_What the task asks_.
The task calls for each record to be given again exactly.

(Dataset items)
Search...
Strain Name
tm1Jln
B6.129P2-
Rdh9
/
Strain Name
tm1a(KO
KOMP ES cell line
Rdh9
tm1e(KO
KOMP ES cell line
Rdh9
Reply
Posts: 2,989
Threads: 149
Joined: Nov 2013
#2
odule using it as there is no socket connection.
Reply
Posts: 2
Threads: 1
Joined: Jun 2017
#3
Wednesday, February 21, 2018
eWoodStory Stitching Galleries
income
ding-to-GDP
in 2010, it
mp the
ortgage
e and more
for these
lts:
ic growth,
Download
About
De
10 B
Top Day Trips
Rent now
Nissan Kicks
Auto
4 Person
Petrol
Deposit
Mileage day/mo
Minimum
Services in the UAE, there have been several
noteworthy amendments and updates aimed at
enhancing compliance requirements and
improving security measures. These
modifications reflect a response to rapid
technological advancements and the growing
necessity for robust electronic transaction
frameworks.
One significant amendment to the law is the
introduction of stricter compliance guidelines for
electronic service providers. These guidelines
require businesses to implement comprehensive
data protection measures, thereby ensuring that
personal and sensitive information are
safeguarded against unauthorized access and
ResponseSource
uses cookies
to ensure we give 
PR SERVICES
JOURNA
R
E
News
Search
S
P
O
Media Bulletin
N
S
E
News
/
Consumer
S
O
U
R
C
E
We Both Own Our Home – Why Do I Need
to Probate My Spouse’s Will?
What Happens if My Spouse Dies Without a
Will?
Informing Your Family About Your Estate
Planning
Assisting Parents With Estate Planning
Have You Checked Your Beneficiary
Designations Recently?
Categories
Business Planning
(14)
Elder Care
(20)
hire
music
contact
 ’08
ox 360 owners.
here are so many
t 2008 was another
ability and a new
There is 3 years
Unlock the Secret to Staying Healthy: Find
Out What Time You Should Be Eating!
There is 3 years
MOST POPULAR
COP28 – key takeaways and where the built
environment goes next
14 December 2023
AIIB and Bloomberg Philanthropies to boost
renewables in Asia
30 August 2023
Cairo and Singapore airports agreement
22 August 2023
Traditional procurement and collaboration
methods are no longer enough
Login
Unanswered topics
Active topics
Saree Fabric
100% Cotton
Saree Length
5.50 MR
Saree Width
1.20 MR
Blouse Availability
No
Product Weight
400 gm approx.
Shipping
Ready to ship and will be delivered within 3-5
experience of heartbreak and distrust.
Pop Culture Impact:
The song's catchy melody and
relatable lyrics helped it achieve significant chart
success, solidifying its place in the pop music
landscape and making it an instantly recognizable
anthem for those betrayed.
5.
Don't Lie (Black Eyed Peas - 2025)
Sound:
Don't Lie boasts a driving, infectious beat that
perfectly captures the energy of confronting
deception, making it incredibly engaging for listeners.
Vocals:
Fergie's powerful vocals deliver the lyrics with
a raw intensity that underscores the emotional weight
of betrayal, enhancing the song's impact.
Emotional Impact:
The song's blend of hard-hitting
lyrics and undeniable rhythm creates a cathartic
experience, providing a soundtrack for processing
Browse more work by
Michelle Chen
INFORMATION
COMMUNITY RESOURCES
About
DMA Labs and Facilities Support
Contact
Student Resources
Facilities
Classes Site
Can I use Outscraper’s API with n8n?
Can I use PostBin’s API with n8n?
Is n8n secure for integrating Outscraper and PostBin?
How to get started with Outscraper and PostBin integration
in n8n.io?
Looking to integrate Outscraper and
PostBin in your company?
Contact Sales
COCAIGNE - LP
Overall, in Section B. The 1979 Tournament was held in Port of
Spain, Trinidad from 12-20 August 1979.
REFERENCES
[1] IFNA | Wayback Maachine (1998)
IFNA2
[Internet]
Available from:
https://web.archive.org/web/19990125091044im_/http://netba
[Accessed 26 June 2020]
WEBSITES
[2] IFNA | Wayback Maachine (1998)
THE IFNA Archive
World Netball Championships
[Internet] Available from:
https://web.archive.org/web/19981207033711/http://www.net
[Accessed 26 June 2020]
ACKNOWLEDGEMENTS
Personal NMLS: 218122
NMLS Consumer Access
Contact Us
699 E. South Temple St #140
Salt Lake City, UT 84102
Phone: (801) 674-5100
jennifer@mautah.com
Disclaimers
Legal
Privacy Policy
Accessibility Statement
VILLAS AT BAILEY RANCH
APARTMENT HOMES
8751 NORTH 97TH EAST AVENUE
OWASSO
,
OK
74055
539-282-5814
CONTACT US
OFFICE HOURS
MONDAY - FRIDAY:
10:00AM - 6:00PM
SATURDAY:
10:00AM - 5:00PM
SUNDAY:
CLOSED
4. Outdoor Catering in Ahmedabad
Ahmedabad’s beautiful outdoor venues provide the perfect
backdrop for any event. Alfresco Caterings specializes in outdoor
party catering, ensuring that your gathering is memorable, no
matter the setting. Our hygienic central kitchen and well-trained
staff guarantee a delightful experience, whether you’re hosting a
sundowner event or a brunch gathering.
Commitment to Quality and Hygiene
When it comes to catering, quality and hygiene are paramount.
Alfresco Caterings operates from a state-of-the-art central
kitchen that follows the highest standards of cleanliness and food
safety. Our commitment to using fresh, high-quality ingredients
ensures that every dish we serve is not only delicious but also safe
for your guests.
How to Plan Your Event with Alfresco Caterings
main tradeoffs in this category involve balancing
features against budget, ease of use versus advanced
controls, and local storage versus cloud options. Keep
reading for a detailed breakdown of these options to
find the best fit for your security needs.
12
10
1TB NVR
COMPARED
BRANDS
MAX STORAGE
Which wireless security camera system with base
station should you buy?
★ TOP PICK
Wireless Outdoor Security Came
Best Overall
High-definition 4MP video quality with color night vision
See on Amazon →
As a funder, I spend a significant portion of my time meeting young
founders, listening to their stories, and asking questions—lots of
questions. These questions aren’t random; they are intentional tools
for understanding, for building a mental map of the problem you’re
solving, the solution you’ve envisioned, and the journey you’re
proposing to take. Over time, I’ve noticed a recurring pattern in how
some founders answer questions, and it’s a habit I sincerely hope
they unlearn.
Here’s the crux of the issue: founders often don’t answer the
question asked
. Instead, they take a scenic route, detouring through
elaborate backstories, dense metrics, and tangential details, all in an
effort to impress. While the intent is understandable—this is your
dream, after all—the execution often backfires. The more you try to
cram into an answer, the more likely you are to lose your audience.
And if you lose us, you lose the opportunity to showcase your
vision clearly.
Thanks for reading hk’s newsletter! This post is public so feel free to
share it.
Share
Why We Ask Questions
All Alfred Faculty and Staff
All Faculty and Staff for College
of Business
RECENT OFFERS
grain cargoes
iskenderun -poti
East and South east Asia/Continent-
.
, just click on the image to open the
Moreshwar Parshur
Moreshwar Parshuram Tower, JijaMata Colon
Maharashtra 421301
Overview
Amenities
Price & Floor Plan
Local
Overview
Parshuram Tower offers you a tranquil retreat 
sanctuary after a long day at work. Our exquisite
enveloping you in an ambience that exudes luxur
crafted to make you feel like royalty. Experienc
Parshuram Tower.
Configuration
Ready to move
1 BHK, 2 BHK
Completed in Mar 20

_Exercise output_.
Search...
Strain Name
tm1Jln
B6.129P2-
Rdh9
/
Strain Name
tm1a(KO
KOMP ES cell line
Rdh9
tm1e(KO
KOMP ES cell line
Rdh9
Reply
Posts: 2,989
Threads: 149
Joined: Nov 2013
#2
odule using it as there is no socket connection.
Reply
Posts: 2
Threads: 1
Joined: Jun 2017
#3
Wednesday, February 21, 2018
eWoodStory Stitching Galleries
income
ding-to-GDP
in 2010, it
mp the
ortgage
e and more
for these
lts:
ic growth,
Download
About
De
10 B
Top Day Trips
Rent now
Nissan Kicks
Auto
4 Person
Petrol
Deposit
Mileage day/mo
Minimum
Services in the UAE, there have been several
noteworthy amendments and updates aimed at
enhancing compliance requirements and
improving security measures. These
modifications reflect a response to rapid
technological advancements and the growing
necessity for robust electronic transaction
frameworks.
One significant amendment to the law is the
introduction of stricter compliance guidelines for
electronic service providers. These guidelines
require businesses to implement comprehensive
data protection measures, thereby ensuring that
personal and sensitive information are
safeguarded against unauthorized access and
ResponseSource
uses cookies
to ensure we give 
PR SERVICES
JOURNA
R
E
News
Search
S
P
O
Media Bulletin
N
S
E
News
/
Consumer
S
O
U
R
C
E
We Both Own Our Home – Why Do I Need
to Probate My Spouse’s Will?
What Happens if My Spouse Dies Without a
Will?
Informing Your Family About Your Estate
Planning
Assisting Parents With Estate Planning
Have You Checked Your Beneficiary
Designations Recently?
Categories
Business Planning
(14)
Elder Care
(20)
hire
music
contact
 ’08
ox 360 owners.
here are so many
t 2008 was another
ability and a new
There is 3 years
Unlock the Secret to Staying Healthy: Find
Out What Time You Should Be Eating!
There is 3 years
MOST POPULAR
COP28 – key takeaways and where the built
environment goes next
14 December 2023
AIIB and Bloomberg Philanthropies to boost
renewables in Asia
30 August 2023
Cairo and Singapore airports agreement
22 August 2023
Traditional procurement and collaboration
methods are no longer enough
Login
Unanswered topics
Active topics
Saree Fabric
100% Cotton
Saree Length
5.50 MR
Saree Width
1.20 MR
Blouse Availability
No
Product Weight
400 gm approx.
Shipping
Ready to ship and will be delivered within 3-5
experience of heartbreak and distrust.
Pop Culture Impact:
The song's catchy melody and
relatable lyrics helped it achieve significant chart
success, solidifying its place in the pop music
landscape and making it an instantly recognizable
anthem for those betrayed.
5.
Don't Lie (Black Eyed Peas - 2025)
Sound:
Don't Lie boasts a driving, infectious beat that
perfectly captures the energy of confronting
deception, making it incredibly engaging for listeners.
Vocals:
Fergie's powerful vocals deliver the lyrics with
a raw intensity that underscores the emotional weight
of betrayal, enhancing the song's impact.
Emotional Impact:
The song's blend of hard-hitting
lyrics and undeniable rhythm creates a cathartic
experience, providing a soundtrack for processing
Browse more work by
Michelle Chen
INFORMATION
COMMUNITY RESOURCES
About
DMA Labs and Facilities Support
Contact
Student Resources
Facilities
Classes Site
Can I use Outscraper’s API with n8n?
Can I use PostBin’s API with n8n?
Is n8n secure for integrating Outscraper and PostBin?
How to get started with Outscraper and PostBin integration
in n8n.io?
Looking to integrate Outscraper and
PostBin in your company?
Contact Sales
COCAIGNE - LP
Overall, in Section B. The 1979 Tournament was held in Port of
Spain, Trinidad from 12-20 August 1979.
REFERENCES
[1] IFNA | Wayback Maachine (1998)
IFNA2
[Internet]
Available from:
https://web.archive.org/web/19990125091044im_/http://netba
[Accessed 26 June 2020]
WEBSITES
[2] IFNA | Wayback Maachine (1998)
THE IFNA Archive
World Netball Championships
[Internet] Available from:
https://web.archive.org/web/19981207033711/http://www.net
[Accessed 26 June 2020]
ACKNOWLEDGEMENTS
Personal NMLS: 218122
NMLS Consumer Access
Contact Us
699 E. South Temple St #140
Salt Lake City, UT 84102
Phone: (801) 674-5100
jennifer@mautah.com
Disclaimers
Legal
Privacy Policy
Accessibility Statement
VILLAS AT BAILEY RANCH
APARTMENT HOMES
8751 NORTH 97TH EAST AVENUE
OWASSO
,
OK
74055
539-282-5814
CONTACT US
OFFICE HOURS
MONDAY - FRIDAY:
10:00AM - 6:00PM
SATURDAY:
10:00AM - 5:00PM
SUNDAY:
CLOSED
4. Outdoor Catering in Ahmedabad
Ahmedabad’s beautiful outdoor venues provide the perfect
backdrop for any event. Alfresco Caterings specializes in outdoor
party catering, ensuring that your gathering is memorable, no
matter the setting. Our hygienic central kitchen and well-trained
staff guarantee a delightful experience, whether you’re hosting a
sundowner event or a brunch gathering.
Commitment to Quality and Hygiene
When it comes to catering, quality and hygiene are paramount.
Alfresco Caterings operates from a state-of-the-art central
kitchen that follows the highest standards of cleanliness and food
safety. Our commitment to using fresh, high-quality ingredients
ensures that every dish we serve is not only delicious but also safe
for your guests.
How to Plan Your Event with Alfresco Caterings
main tradeoffs in this category involve balancing
features against budget, ease of use versus advanced
controls, and local storage versus cloud options. Keep
reading for a detailed breakdown of these options to
find the best fit for your security needs.
12
10
1TB NVR
COMPARED
BRANDS
MAX STORAGE
Which wireless security camera system with base
station should you buy?
★ TOP PICK
Wireless Outdoor Security Came
Best Overall
High-definition 4MP video quality with color night vision
See on Amazon →
As a funder, I spend a significant portion of my time meeting young
founders, listening to their stories, and asking questions—lots of
questions. These questions aren’t random; they are intentional tools
for understanding, for building a mental map of the problem you’re
solving, the solution you’ve envisioned, and the journey you’re
proposing to take. Over time, I’ve noticed a recurring pattern in how
some founders answer questions, and it’s a habit I sincerely hope
they unlearn.
Here’s the crux of the issue: founders often don’t answer the
question asked
. Instead, they take a scenic route, detouring through
elaborate backstories, dense metrics, and tangential details, all in an
effort to impress. While the intent is understandable—this is your
dream, after all—the execution often backfires. The more you try to
cram into an answer, the more likely you are to lose your audience.
And if you lose us, you lose the opportunity to showcase your
vision clearly.
Thanks for reading hk’s newsletter! This post is public so feel free to
share it.
Share
Why We Ask Questions
All Alfred Faculty and Staff
All Faculty and Staff for College
of Business
RECENT OFFERS
grain cargoes
iskenderun -poti
East and South east Asia/Continent-
.
, just click on the image to open the
Moreshwar Parshur
Moreshwar Parshuram Tower, JijaMata Colon
Maharashtra 421301
Overview
Amenities
Price & Floor Plan
Local
Overview
Parshuram Tower offers you a tranquil retreat 
sanctuary after a long day at work. Our exquisite
enveloping you in an ambience that exudes luxur
crafted to make you feel like royalty. Experienc
Parshuram Tower.
Configuration
Ready to move
1 BHK, 2 BHK
Completed in Mar 20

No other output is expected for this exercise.